Australian biotech Mesoblast has had a rollercoaster ride working toward FDA approval of its mesenchymal cell therapy product remestemcel-L. They are seeking approval for use in patients with graft-versus-host disease (GvHD).
More specifically, it is intended for pediatric patients with steroid-refractory acute graft versus host disease, or SR-aGVHD. This is a serious condition and new treatment options are urgently needed.
Could remestemcel-L help through an immunomodulatory function? Trial data so far have been encouraging. However, Mesoblast just announced that the FDA has determined more data are required. In fact, a whole new trial is needed, which is bad news for Mesoblast. It’s going to be time consuming and costly.
How did we get here? First a little background.
Background on remestemcel-L
Remestemcel-L is a mesenchymal cell or MSC product. It is intended to have useful immunomodulatory activity such as reducing harmful immune cell function. Mesoblast is testing it for several health conditions.
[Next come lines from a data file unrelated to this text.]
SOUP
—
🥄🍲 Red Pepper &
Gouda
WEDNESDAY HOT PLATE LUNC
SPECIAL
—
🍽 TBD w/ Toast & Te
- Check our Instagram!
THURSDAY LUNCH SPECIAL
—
Since it is from a donor it is allogeneic and hence not the patients’ own cells. As an off-the-shelf product, it could treat large numbers of patients, which is a big plus.
It was previously called Prochymal. Now it is called Ryoncil.
Mesoblast originally acquired the MSC program from Osiris almost exactly a decade ago.
FDA wants Mesoblast to get more data
It’s been a long road since.
While Mesoblast’s MSC product has been approved for GvHD in other countries, US market approval would be a key step forward.
After an earlier rejection of a BLA submission request, this March the FDA gave a nod to Mesoblast’s BLA proceeding. The company had submitted additional data to the agency. At that point the FDA presumably began reviewing the BLA and new data. There was hope of an approval.
The deadline or PDUFA date for an FDA decision was yesterday, August 2, 2023, six months after the earlier nod.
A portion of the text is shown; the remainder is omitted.